Rendered page images:
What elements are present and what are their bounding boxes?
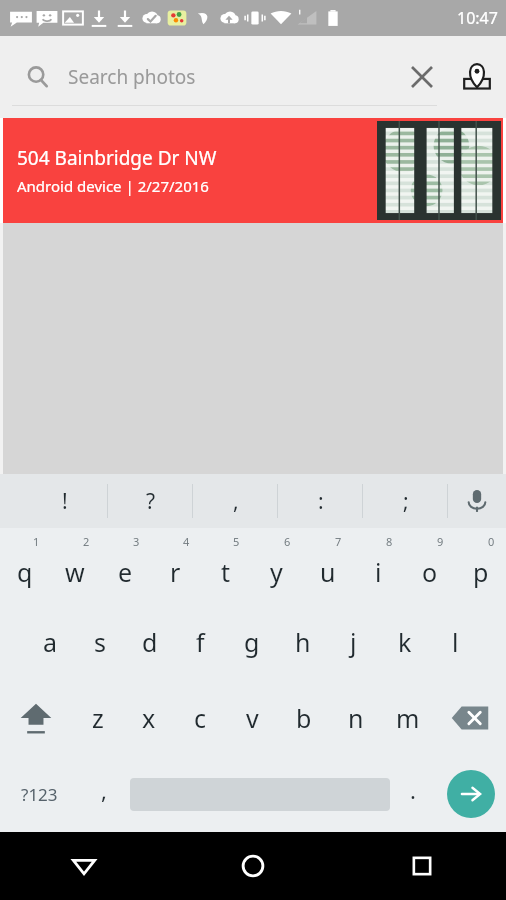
- staticText: k: [398, 625, 412, 659]
- staticText: ;: [403, 487, 409, 516]
- staticText: :: [318, 487, 324, 516]
- staticText: f: [196, 625, 205, 659]
- button[interactable]: b: [278, 680, 330, 756]
- staticText: w: [65, 555, 85, 589]
- staticText: c: [194, 701, 207, 735]
- staticText: q: [17, 555, 33, 589]
- button[interactable]: n: [330, 680, 382, 756]
- button[interactable]: 504 Bainbridge Dr NW: [3, 118, 503, 223]
- button[interactable]: h: [277, 604, 328, 680]
- button[interactable]: 7: [302, 528, 353, 604]
- staticText: e: [118, 555, 133, 589]
- staticText: 3: [133, 534, 140, 549]
- staticText: i: [375, 555, 382, 589]
- button[interactable]: f: [175, 604, 226, 680]
- button[interactable]: s: [75, 604, 125, 680]
- button[interactable]: v: [226, 680, 278, 756]
- button[interactable]: Home: [168, 832, 337, 900]
- button[interactable]: d: [125, 604, 175, 680]
- staticText: u: [320, 555, 336, 589]
- staticText: p: [473, 555, 489, 589]
- staticText: l: [452, 625, 459, 659]
- button[interactable]: Back: [0, 832, 168, 900]
- staticText: 5: [233, 534, 240, 549]
- staticText: 7: [335, 534, 342, 549]
- staticText: t: [221, 555, 231, 589]
- staticText: 1: [33, 534, 40, 549]
- button[interactable]: ,: [193, 474, 278, 528]
- button[interactable]: ?: [108, 474, 193, 528]
- staticText: z: [92, 701, 104, 735]
- staticText: g: [244, 625, 260, 659]
- staticText: a: [43, 625, 58, 659]
- button[interactable]: z: [72, 680, 123, 756]
- staticText: !: [62, 487, 68, 516]
- button[interactable]: 5: [200, 528, 251, 604]
- button[interactable]: m: [382, 680, 434, 756]
- staticText: o: [422, 555, 438, 589]
- staticText: h: [295, 625, 311, 659]
- button[interactable]: Voice input: [448, 474, 506, 528]
- button[interactable]: ;: [363, 474, 448, 528]
- button[interactable]: Search on map: [448, 48, 506, 106]
- button[interactable]: 0: [455, 528, 506, 604]
- button[interactable]: Search photos: [0, 36, 396, 118]
- staticText: 9: [437, 534, 444, 549]
- button[interactable]: !: [22, 474, 108, 528]
- button[interactable]: j: [328, 604, 379, 680]
- staticText: b: [296, 701, 312, 735]
- button[interactable]: 6: [251, 528, 302, 604]
- button[interactable]: Space: [130, 756, 390, 832]
- button[interactable]: Backspace: [434, 680, 506, 756]
- staticText: s: [94, 625, 106, 659]
- staticText: 0: [488, 534, 495, 549]
- button[interactable]: a: [25, 604, 75, 680]
- button[interactable]: ?123: [0, 756, 78, 832]
- staticText: v: [246, 701, 259, 735]
- button[interactable]: g: [226, 604, 277, 680]
- staticText: r: [170, 555, 181, 589]
- staticText: y: [270, 555, 283, 589]
- button[interactable]: .: [390, 756, 436, 832]
- staticText: 504 Bainbridge Dr NW: [17, 145, 217, 171]
- staticText: 8: [386, 534, 393, 549]
- staticText: Search photos: [68, 64, 196, 90]
- button[interactable]: 8: [353, 528, 404, 604]
- button[interactable]: ,: [78, 756, 130, 832]
- staticText: 4: [183, 534, 190, 549]
- button[interactable]: Shift: [0, 680, 72, 756]
- staticText: 6: [284, 534, 291, 549]
- staticText: 2: [83, 534, 90, 549]
- staticText: .: [410, 775, 416, 805]
- button[interactable]: l: [430, 604, 481, 680]
- staticText: ?: [146, 487, 156, 516]
- button[interactable]: Clear search: [396, 51, 448, 103]
- button[interactable]: Search: [436, 756, 506, 832]
- staticText: ,: [233, 487, 239, 516]
- staticText: n: [348, 701, 364, 735]
- button[interactable]: 2: [50, 528, 100, 604]
- button[interactable]: Recents: [337, 832, 506, 900]
- staticText: j: [350, 625, 357, 659]
- staticText: ,: [101, 775, 107, 805]
- staticText: ?123: [21, 783, 58, 806]
- staticText: Android device | 2/27/2016: [17, 176, 209, 196]
- button[interactable]: x: [123, 680, 174, 756]
- button[interactable]: 9: [404, 528, 455, 604]
- button[interactable]: c: [174, 680, 226, 756]
- button[interactable]: :: [278, 474, 363, 528]
- button[interactable]: 4: [150, 528, 200, 604]
- button[interactable]: 1: [0, 528, 50, 604]
- button[interactable]: k: [379, 604, 430, 680]
- staticText: m: [396, 701, 420, 735]
- staticText: d: [142, 625, 158, 659]
- staticText: 10:47: [457, 7, 498, 29]
- button[interactable]: 3: [100, 528, 150, 604]
- staticText: x: [142, 701, 156, 735]
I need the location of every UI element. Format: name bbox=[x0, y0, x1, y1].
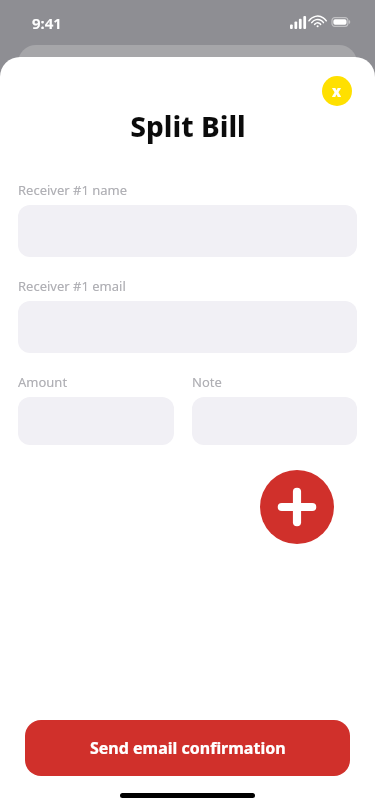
staticText: Receiver #1 email bbox=[18, 277, 126, 295]
staticText: Amount bbox=[18, 373, 68, 391]
staticText: 9:41 bbox=[32, 13, 62, 33]
staticText: x bbox=[332, 81, 342, 101]
staticText: Split Bill bbox=[130, 107, 246, 145]
button[interactable]: Add receiver bbox=[260, 470, 334, 544]
button[interactable]: Close bbox=[322, 76, 352, 106]
staticText: Send email confirmation bbox=[90, 737, 286, 759]
staticText: Note bbox=[192, 373, 222, 391]
button[interactable]: Send email confirmation bbox=[25, 720, 350, 776]
staticText: Receiver #1 name bbox=[18, 181, 128, 199]
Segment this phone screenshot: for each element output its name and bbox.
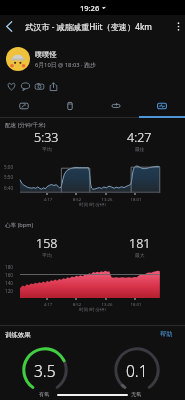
staticText: 13:26 [98, 301, 116, 307]
staticText: 18:01 [127, 196, 145, 202]
staticText: 160 [5, 272, 13, 278]
button[interactable]: Back [0, 15, 18, 37]
staticText: 帮助 [160, 330, 173, 338]
staticText: 时间 (时:分钟) [0, 306, 185, 312]
staticText: 有氧 [39, 391, 50, 398]
staticText: 19:26 [80, 3, 100, 13]
staticText: 配速 (分钟/千米) [5, 121, 46, 129]
button[interactable]: Photo [32, 79, 46, 93]
staticText: 18:01 [127, 301, 145, 307]
staticText: 158 [36, 235, 58, 252]
button[interactable]: Profile [6, 47, 30, 71]
button[interactable]: Share [46, 79, 60, 93]
button[interactable]: Comment [18, 79, 32, 93]
staticText: 8:52 [68, 196, 86, 202]
staticText: 4:17 [39, 196, 57, 202]
staticText: 0.1 [126, 360, 148, 381]
staticText: 13:26 [98, 196, 116, 202]
staticText: 6月10日 @ 18:03 · 跑步 [35, 61, 96, 69]
staticText: 训练效果 [5, 331, 31, 339]
staticText: 武汉市 - 减脂减重Hiit（变速）4km [25, 21, 152, 32]
staticText: 6:40 [4, 185, 14, 191]
button[interactable]: More options [171, 15, 185, 37]
staticText: 4:27 [127, 129, 152, 146]
staticText: 平均 [42, 146, 52, 152]
staticText: 5:00 [4, 164, 14, 170]
staticText: 时间 (时:分钟) [0, 201, 185, 207]
staticText: 5:50 [4, 174, 14, 180]
staticText: 140 [5, 280, 13, 286]
staticText: 120 [5, 288, 13, 294]
button[interactable]: 帮助 [160, 330, 173, 338]
staticText: 5:33 [34, 129, 59, 146]
button[interactable]: Map [0, 96, 47, 116]
staticText: 8:52 [68, 301, 86, 307]
button[interactable]: Like [4, 79, 18, 93]
staticText: 无氧 [131, 391, 142, 398]
staticText: 3.5 [34, 360, 56, 381]
staticText: 平均 [42, 252, 52, 258]
button[interactable]: Charts [139, 96, 185, 116]
staticText: 180 [5, 264, 13, 270]
staticText: 最佳 [135, 146, 145, 152]
staticText: 181 [129, 235, 151, 252]
staticText: 心率 (bpm) [5, 221, 34, 229]
staticText: 最大 [135, 252, 145, 258]
button[interactable]: Details [47, 96, 93, 116]
staticText: 4:17 [39, 301, 57, 307]
button[interactable]: Laps [93, 96, 139, 116]
staticText: 噗噗怪 [35, 50, 57, 59]
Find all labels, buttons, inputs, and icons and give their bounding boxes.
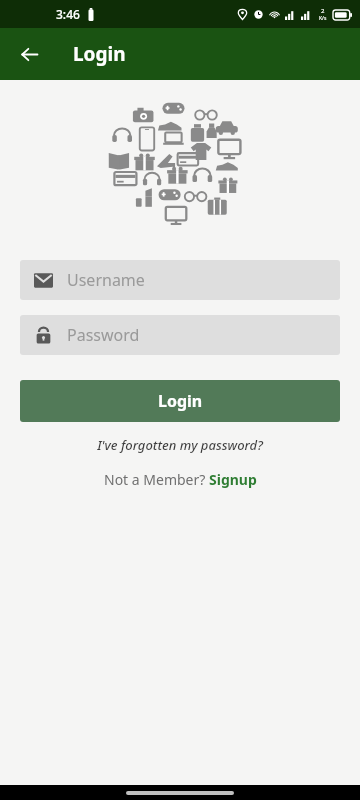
- button[interactable]: Username: [20, 260, 340, 300]
- staticText: 2: [321, 7, 325, 15]
- button[interactable]: Not a Member?: [96, 468, 265, 491]
- staticText: 3:46: [56, 6, 80, 22]
- staticText: Username: [67, 269, 145, 291]
- staticText: Password: [67, 324, 140, 346]
- staticText: K/s: [319, 15, 327, 22]
- button[interactable]: Login: [20, 380, 340, 422]
- button[interactable]: Password: [20, 315, 340, 355]
- staticText: Login: [73, 41, 126, 67]
- staticText: Signup: [209, 470, 257, 489]
- button[interactable]: Back: [12, 37, 46, 71]
- button[interactable]: I've forgotten my password?: [89, 434, 271, 456]
- staticText: Not a Member?: [104, 470, 209, 489]
- staticText: Login: [158, 390, 203, 412]
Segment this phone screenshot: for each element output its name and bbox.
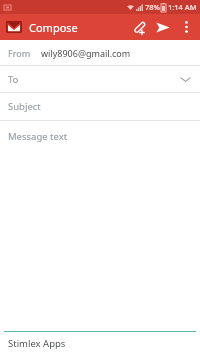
button[interactable]: Expand recipients [178,72,192,86]
staticText: Compose [29,20,78,35]
button[interactable]: Send [150,14,176,40]
button[interactable]: Message text [0,121,200,330]
staticText: wily8906@gmail.com [41,47,131,59]
button[interactable]: From [0,40,200,65]
button[interactable]: More options [176,14,196,40]
staticText: Subject [8,100,41,113]
button[interactable]: Attach file [126,14,150,40]
button[interactable]: To [0,66,200,92]
staticText: From [8,47,31,59]
button[interactable]: Stimlex Apps [0,333,200,353]
staticText: Message text [8,130,68,143]
staticText: 1:14 AM [168,2,197,12]
staticText: To [8,73,19,86]
button[interactable]: Gmail [5,19,23,35]
button[interactable]: Subject [0,93,200,120]
staticText: Stimlex Apps [8,337,66,350]
staticText: 78% [145,2,160,12]
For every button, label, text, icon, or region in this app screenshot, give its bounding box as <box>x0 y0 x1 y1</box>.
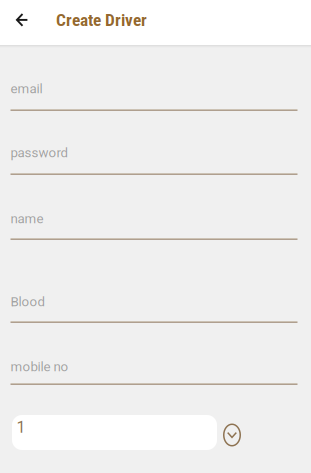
staticText: mobile no <box>10 359 68 375</box>
staticText: Create Driver <box>56 10 147 30</box>
button[interactable]: Back <box>5 3 39 37</box>
staticText: Blood <box>10 294 46 310</box>
staticText: email <box>10 81 42 97</box>
staticText: 1 <box>16 418 26 437</box>
staticText: password <box>10 145 68 161</box>
button[interactable]: Choose <box>221 422 243 448</box>
staticText: name <box>10 211 44 227</box>
button[interactable]: 1 <box>12 415 217 450</box>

The problem: Pick out, from the lines above, every one that contains the string "More".

Answer box:
button[interactable]: More options [171, 15, 185, 37]
button[interactable]: More options [176,14,196,40]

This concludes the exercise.